Acha? Não! (Risos) Não era sequer estagiário de jornalismo porque eu fazia as coisas sem saber o que é que estava a fazer. Lia as breves dos jornais – era o meu noticiário – recortava e lia, pronto. Depois comecei a trabalhar numa outra rádio. Entretanto veio a TSF e aí sim. Eu acho que a minha génese de jornalista foi moldada na TSF, o barro. O barro que vai dar a figura foi moldado ali. Depois fui para a televisão e, de facto, aproveitei sempre tudo o que tinha aprendido na rádio nos primeiros tempos de televisão. Há muito desse tempo que ainda hoje aplico: sobretudo na escrita, numa escrita mais curta, com mais ritmo, e o gesto de estar a gravar uma peça na televisão e estar a esbracejar também como na rádio.
“Eu acho que a minha génese de jornalista foi moldada na TSF.”
“Aproveitei sempre tudo o que tinha aprendido na rádio nos primeiros tempos de televisão.”

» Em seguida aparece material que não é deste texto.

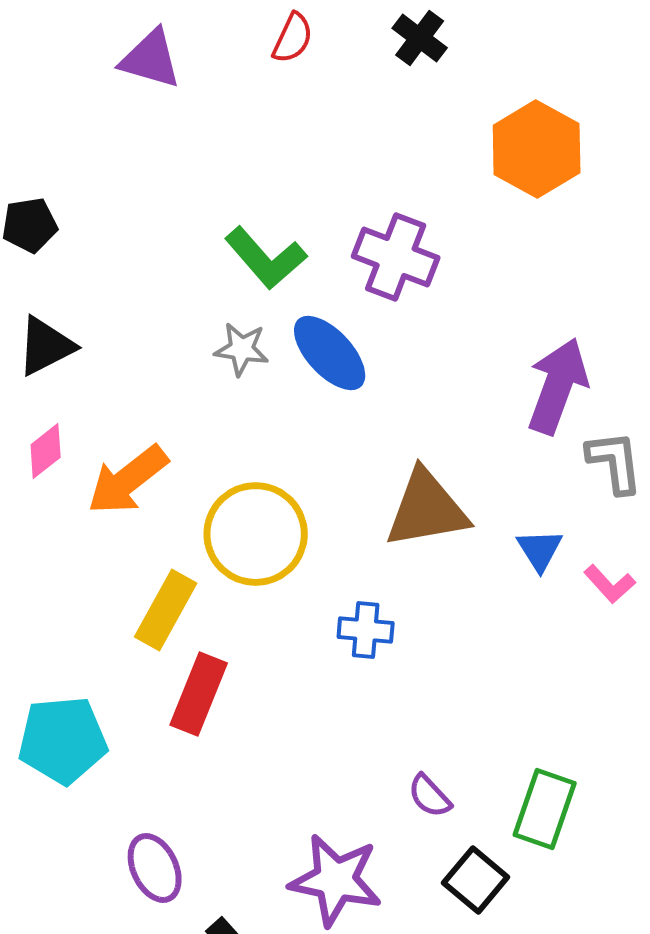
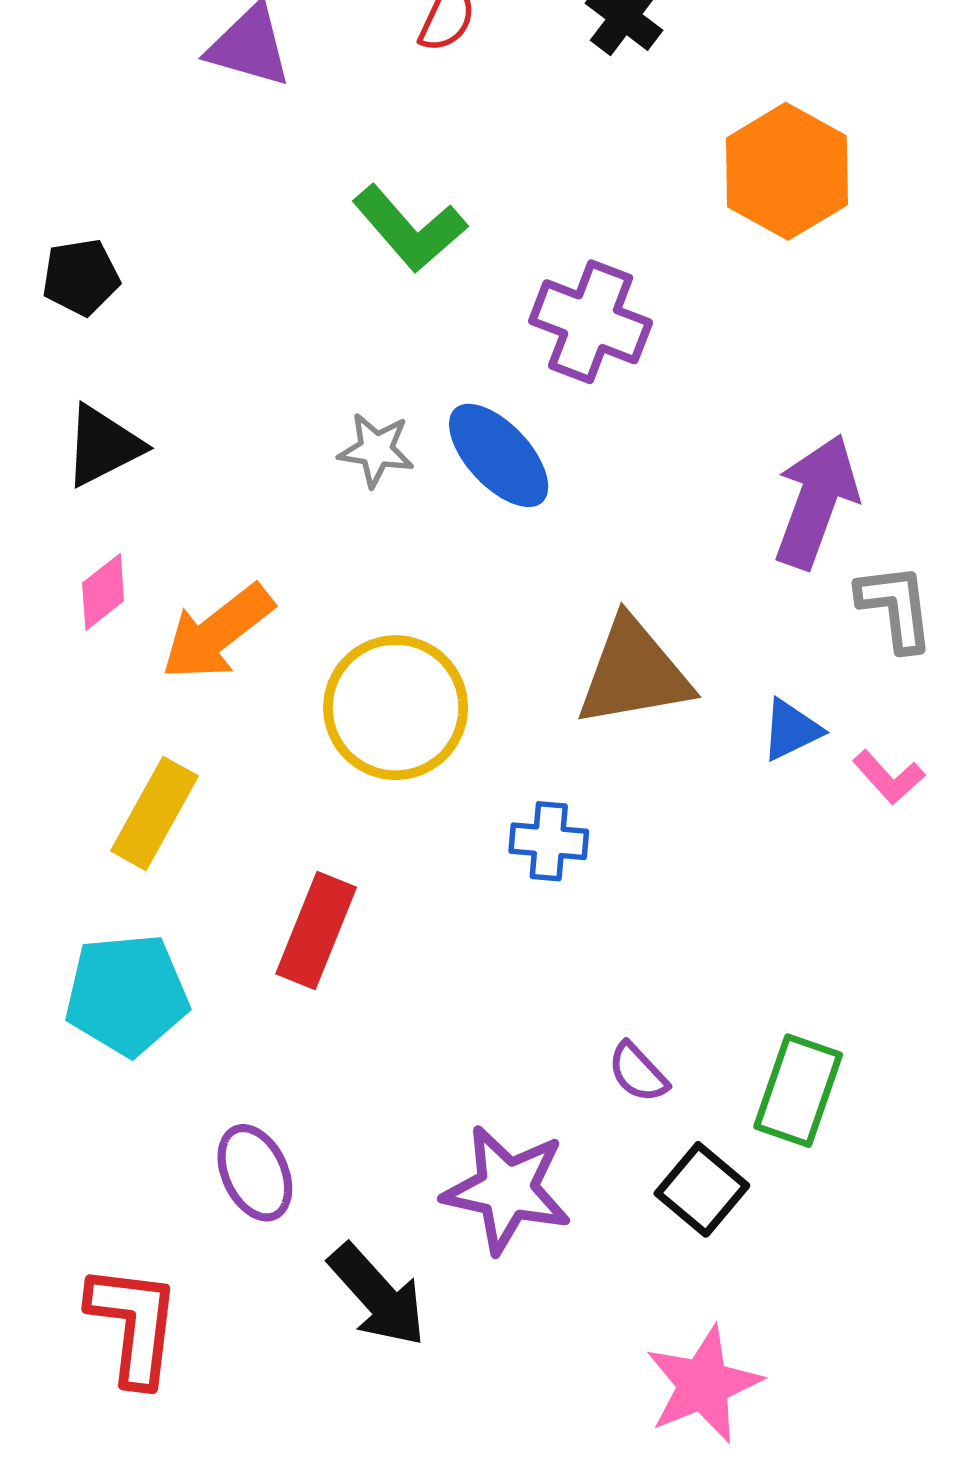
green L-shape: (266, 258) -> (409, 228), moved
blue triangle: (540, 550) -> (791, 730), turned 36
yellow rectangle: (166, 610) -> (155, 813), moved

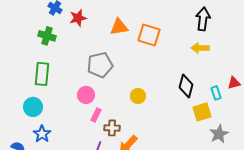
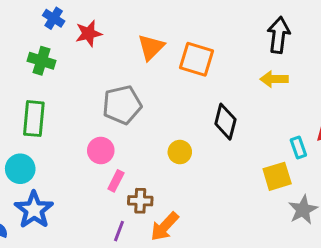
orange triangle: (119, 27) -> (151, 47), turned -36
black diamond: (186, 86) -> (225, 122), moved
blue star: (42, 134) -> (34, 210), size x1.4

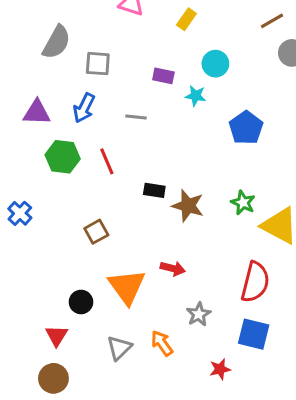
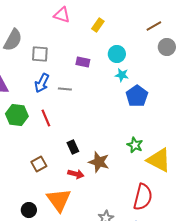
cyan star: (196, 96) -> (122, 75), moved
blue arrow: (84, 108) -> (42, 83), moved
black rectangle: (154, 190) -> (73, 147), moved, turned 56
brown star: (188, 206) -> (99, 162), moved
red arrow: (173, 268) -> (76, 174), moved

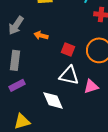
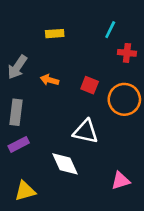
red square: (68, 49) -> (90, 85), moved
pink triangle: (91, 86) -> (120, 181), moved

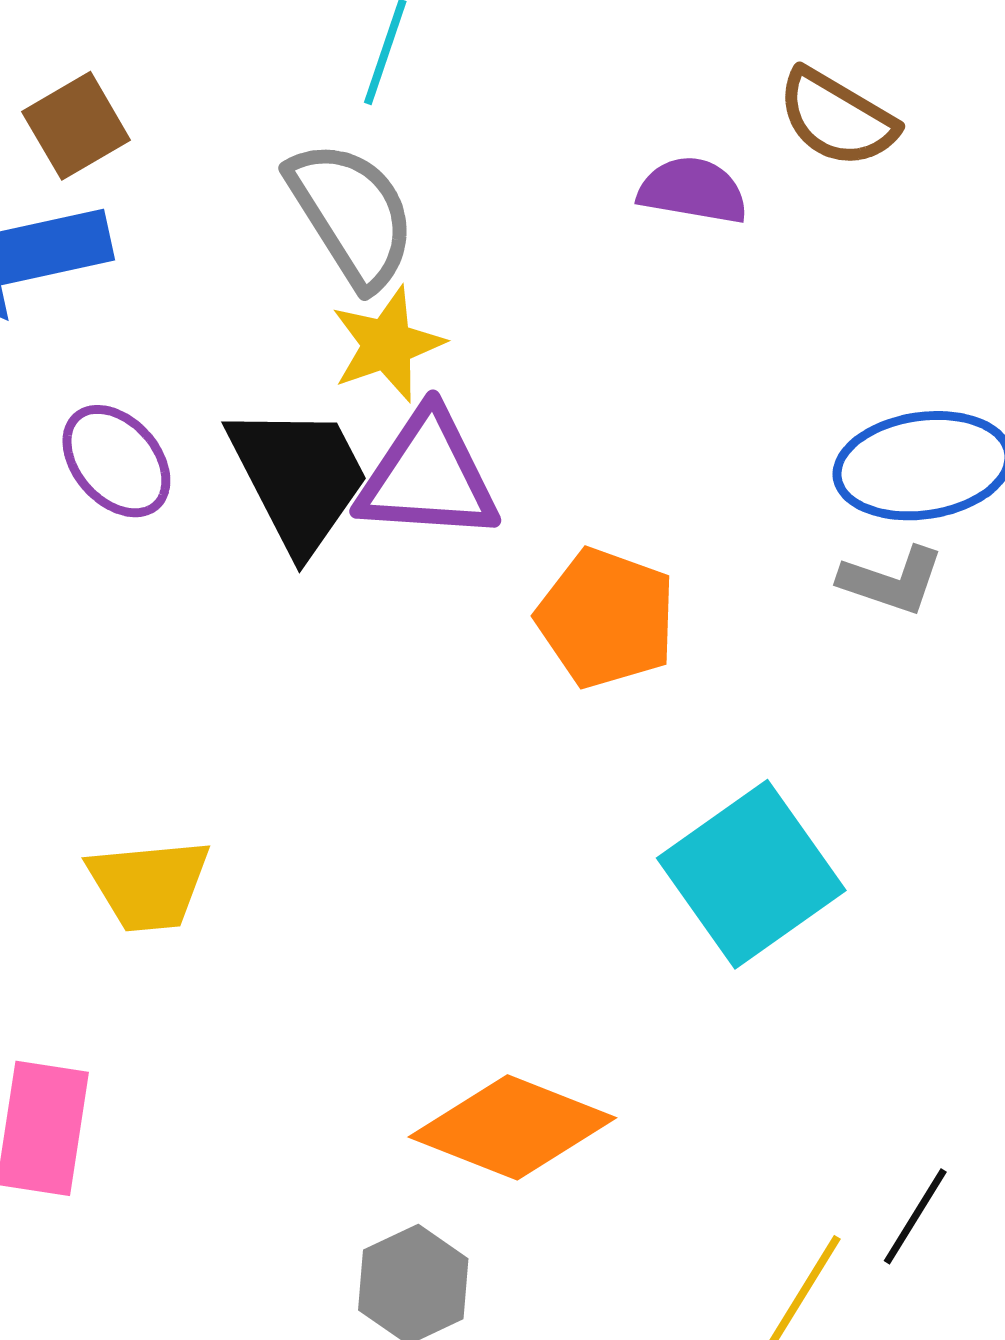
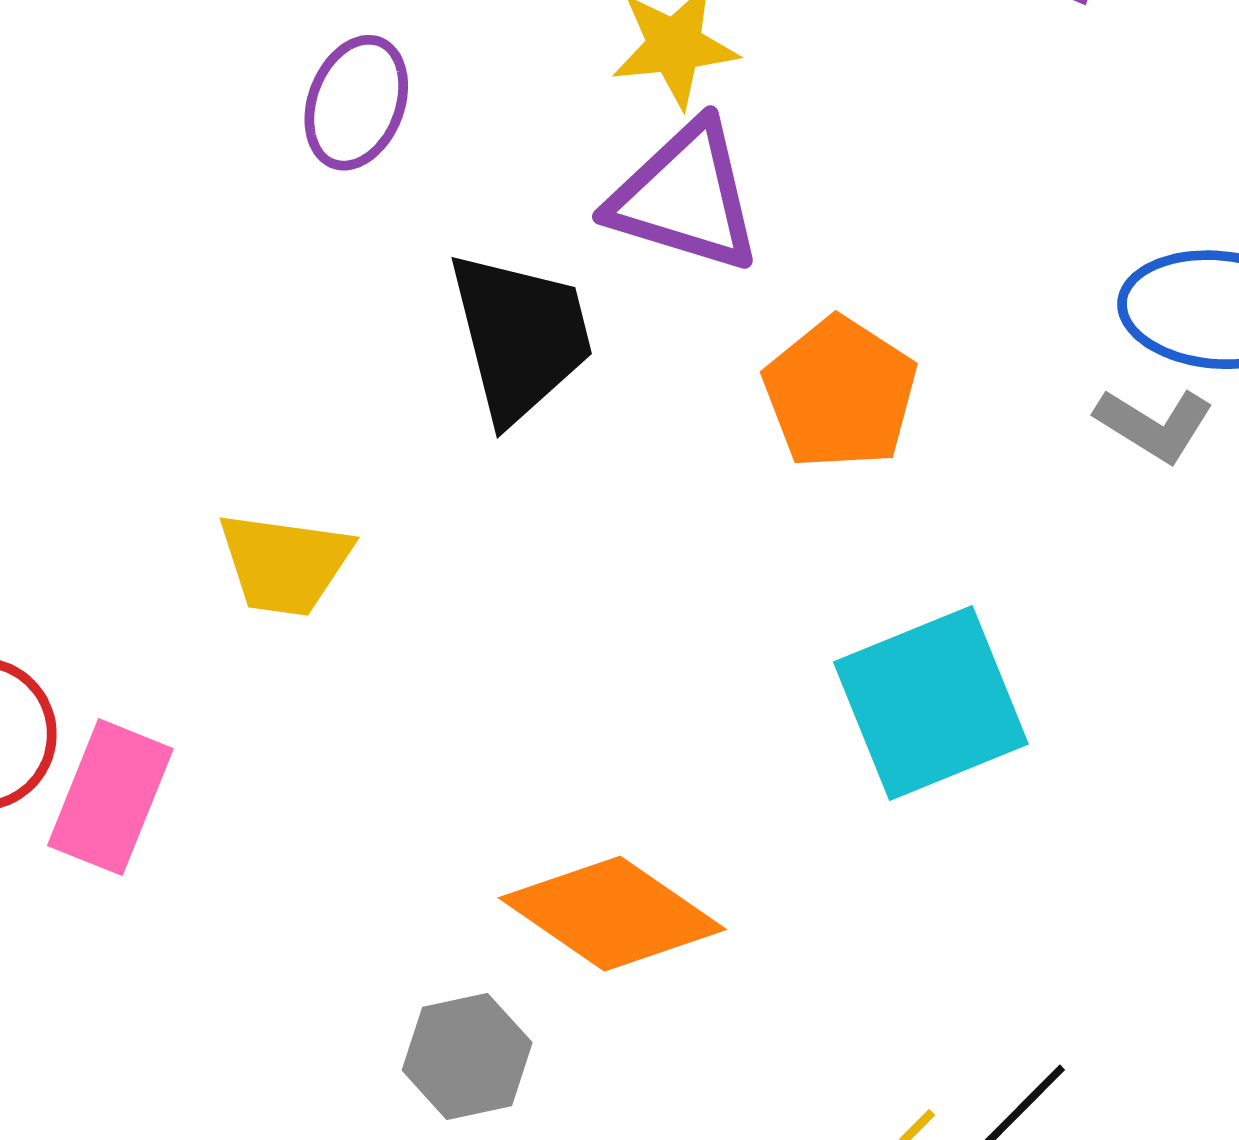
purple ellipse: (116, 461) -> (356, 103), turned 49
black trapezoid: (299, 478) -> (520, 336), moved

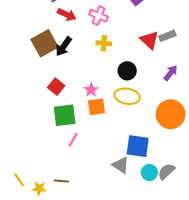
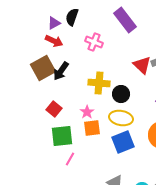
red arrow: (67, 15) -> (54, 41), moved
yellow cross: (104, 43) -> (99, 83), moved, size x1.5
blue square: (138, 146) -> (123, 142), moved, turned -30

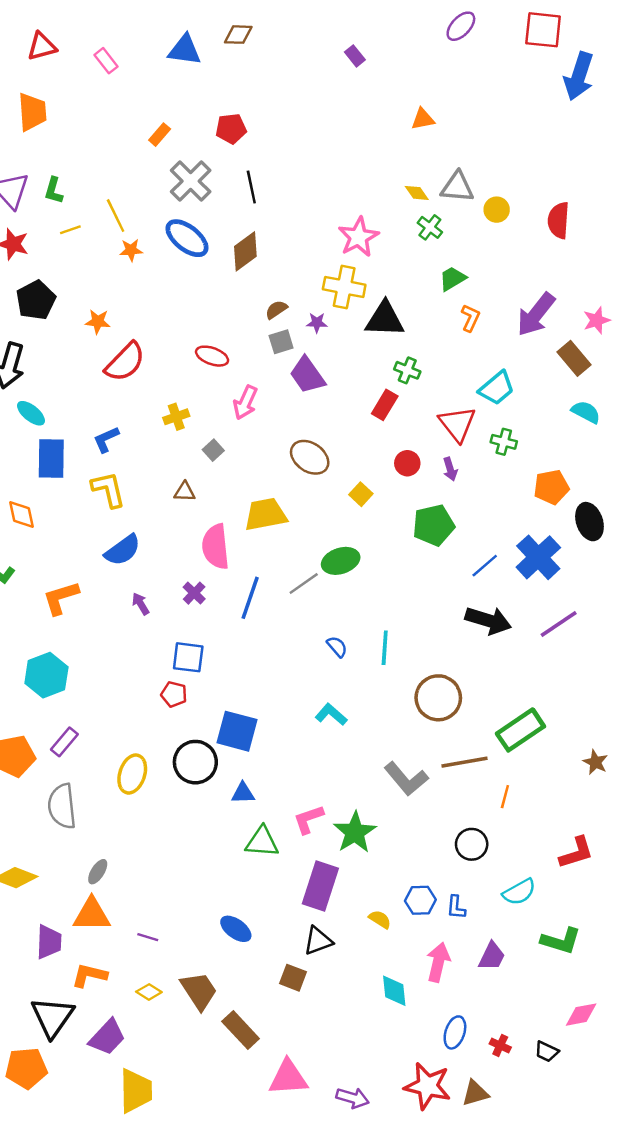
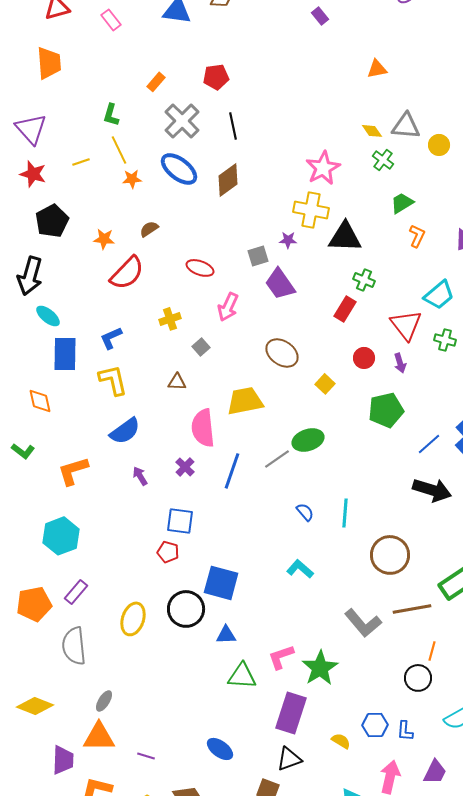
green L-shape: (54, 191) -> (111, 115), moved
brown semicircle: (276, 310) -> (149, 229), moved
orange line: (505, 797) -> (432, 651), moved

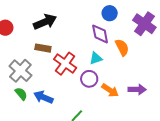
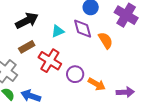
brown rectangle: (43, 48) -> (27, 47), turned -35
cyan triangle: (96, 58) -> (58, 31), moved
purple arrow: (137, 89) -> (125, 92), moved

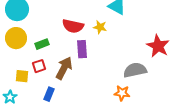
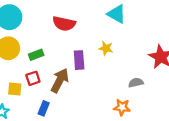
red semicircle: (73, 26) -> (64, 24), moved
yellow star: (100, 27) -> (106, 48), moved
gray semicircle: (135, 70) -> (136, 83), size x0.6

Tem saudades de fazer rádio ou não?
Imensas. Tenho muitas, muitas.
“Tenho muitas (saudades de fazer rádio).”
E porquê?
Exatamente por tudo isto de que falámos. Poder estar aí sentado, passar uma música que eu acho que as pessoas vão gostar, falar sobre ela… O que eu gostava mesmo de ter era exatamente um programa como este, a sério. Um programa em que eu pudesse entrevistar pessoas neste âmbito. Eu gosto de conversar e gosto de conversar com pessoas, gosto de saber histórias. Histórias que têm pessoas dentro é aquilo que eu acho que um jornalista pode querer e adorava um dia, obviamente, regressar à rádio, claro.
“Eu gosto de conversar e gosto de conversar com pessoas, gosto de saber histórias.”
“Adorava um dia, obviamente, regressar à rádio, claro.”
Quem é que eu devia convidar para uma entrevista para falar sobre a Rádio?
Quem? Ah – sem dúvida absolutamente nenhuma – o meu mestre, o meu guru, o enorme Fernando Alves!